Track down each line below containing the string "attività" and copy it.
====== Task material
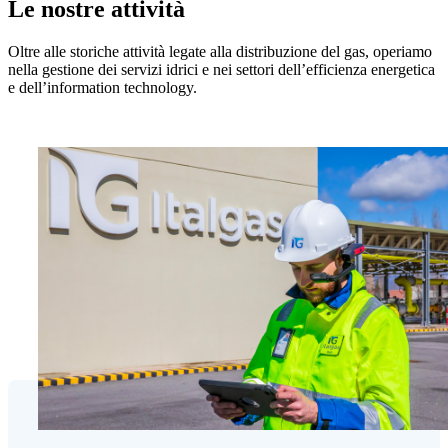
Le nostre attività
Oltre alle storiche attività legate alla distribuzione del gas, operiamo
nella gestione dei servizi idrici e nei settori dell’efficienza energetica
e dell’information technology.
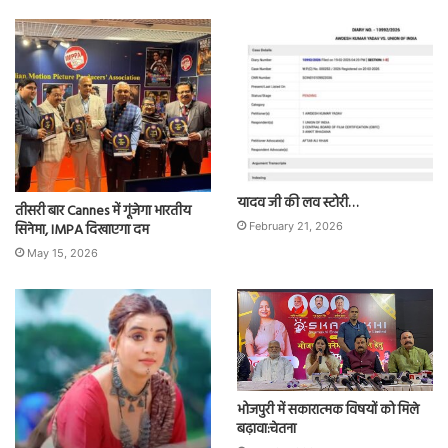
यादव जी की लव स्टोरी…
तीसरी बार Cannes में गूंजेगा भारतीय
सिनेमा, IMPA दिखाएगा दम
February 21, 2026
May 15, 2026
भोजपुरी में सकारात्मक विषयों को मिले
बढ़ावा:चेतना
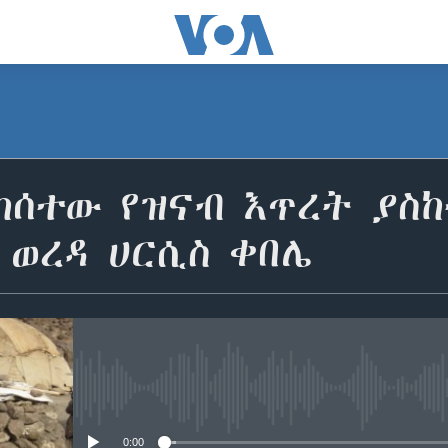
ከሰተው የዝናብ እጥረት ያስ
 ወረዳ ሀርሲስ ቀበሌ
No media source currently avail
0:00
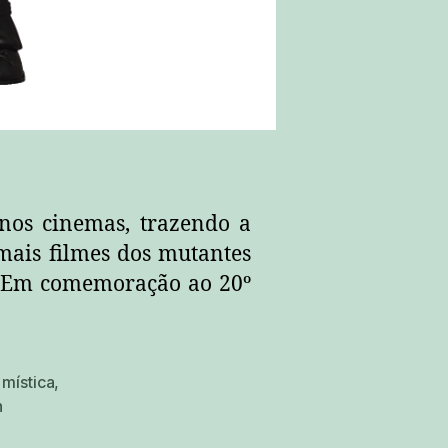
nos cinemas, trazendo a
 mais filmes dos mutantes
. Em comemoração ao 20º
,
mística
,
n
============
====== Task material
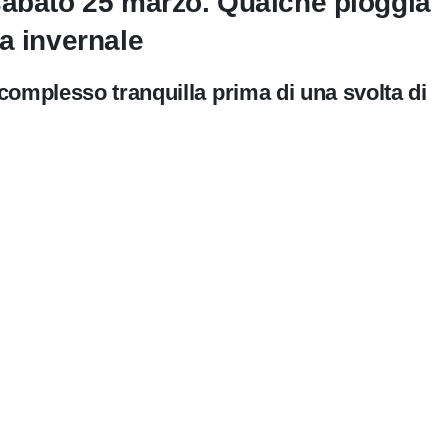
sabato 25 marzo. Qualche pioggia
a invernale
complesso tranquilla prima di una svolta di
============
*Solution to this exercise*:
Le nostre attività
Oltre alle storiche attività legate alla distribuzione del gas, operiamo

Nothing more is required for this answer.